Madrid: Madrid City Council has approved a plan to regulate holidays rentals that will shut down over 10,000 apartments for an indefinite period, which are currently used for short-term tourist stays.
The latest regulations in the Spanish capital primarily stipulate that apartments used as holiday rentals inside residential buildings in the city centre must have a separate access area from that used by regular residents. Guests will also not be able to use the same building entrance or elevators.
In essence, that means 95 per cent of the apartments will be unable to obtain the required licence to operate rentals in this way, according to city officials.
Opposition groups within the council say the plan will have an economic and legal impact on an entire sector, and will likely lead to challenges in court.
Manuel, the owner of a tourist apartment and member of an association named Madrid Aloja, was present at the council vote, and told the El Pais newspaper that he and other owners like himself would take legal action to defend their right to operate such activities.
Meanwhile, Airbnb has described the regulations as “not very clear,” “unfair” and containing “disproportionate restrictions”.
The rules will target properties that are used as holiday rentals for more than 90 days in a calendar year, as these rentals are considered to be engaging in commercial activities that require a licence to operate.
The restrictions will be active in an area that has been divided into three rings across the historical city centre, as well as districts such as Moncloa-Aravaca, Arganzuela, Latina, Usera and Carabanchel.
The city councillor for sustainable urban development, José Manuel Calvo, said that the rules were necessary because “massive tourism does not bring added value to cities, rather on the contrary, it degrades them”.
Calvo added: “In the neighborhood of Sol, there are two tourists for every resident. In the Cortes neighbourhood, the ratio is 1.3 tourists for every resident – this is what’s known as touristification.”
The Socialist Party (PSOE), which voted in favour of the regulatory initiative, said there were more than 15,000 properties operating as tourist accommodation in Madrid, and that more than ten per cent of them are located in the downtown Centro district.
The Popular Party (PP), which voted against the initiative, said the figure was 10,467, based on existing regional registers of licensed holiday rentals. However, city officials are refusing to reveal any numbers publicly as the activity is not regulated, according to Calvo.
PSOE councillor Mercedes González said there was an urgent need for regulation to prevent the city centre from becoming “a tourist theme park” ruled by “the law of the jungle”.

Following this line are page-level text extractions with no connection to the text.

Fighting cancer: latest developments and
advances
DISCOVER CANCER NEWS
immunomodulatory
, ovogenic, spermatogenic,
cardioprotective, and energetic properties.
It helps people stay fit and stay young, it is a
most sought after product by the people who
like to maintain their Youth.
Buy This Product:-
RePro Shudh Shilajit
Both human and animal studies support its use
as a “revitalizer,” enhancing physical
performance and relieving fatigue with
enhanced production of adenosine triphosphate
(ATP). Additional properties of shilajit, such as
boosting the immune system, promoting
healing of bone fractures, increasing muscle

González said: “This is a first step, necessary to start walking towards a different kind of city where residents can live in peace.

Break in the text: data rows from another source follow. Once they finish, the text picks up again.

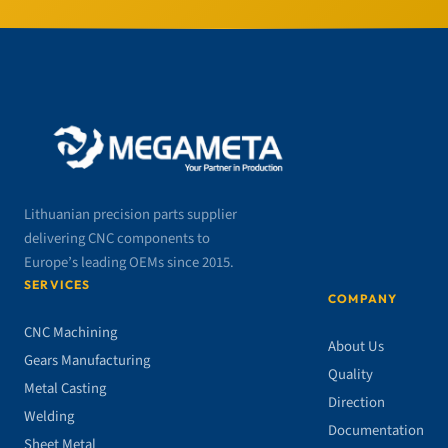
Lithuanian precision parts supplier
delivering CNC components to
Europe’s leading OEMs since 2015.
SERVICES
COMPANY
CNC Machining
About Us
Gears Manufacturing
Quality
Metal Casting
Direction
Welding
Documentation
Sheet Metal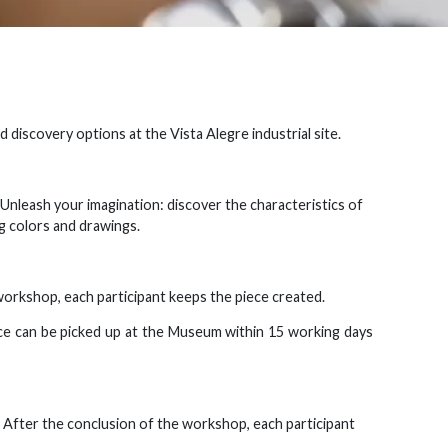
 discovery options at the Vista Alegre industrial site.
. Unleash your imagination: discover the characteristics of
g colors and drawings.
workshop, each participant keeps the piece created.
ece can be picked up at the Museum within 15 working days
 After the conclusion of the workshop, each participant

She added that the boom in holiday rentals has “a clear impact” on the real estate market, where the price of rent has been rising at an annual rate of eight per cent. In addition, González pointed to friction between residents, gentrification and a change in the commercial fabric of neighbourhoods as reasons for introducing the regulations.
Meanwhile, the PP and Ciudadanos, both of which voted against the plan, said that they wanted to regulate the sector but in a different way.
PP municipal spokesman José Luis Martínez Almeida said: “Mayor Manuela Carmena [of the leftist Ahora Madrid party] wants to evict an economic sector, the holiday rental sector.”
He added that demanding an independent entrance area was simply another way of banning the activity from downtown Madrid.
Martínez Almeida said: “There is a for-profit use from day one, not from day 91.”
The city has a team of 22 inspectors who have examined 11,936 homes in 502 buildings. Of these, 1,729 (14,48 per cent) were being used as holiday rentals.
Although municipal authorities have no power to issue fines, they can commence individual proceedings that could result in the closure of any unlicensed business activity.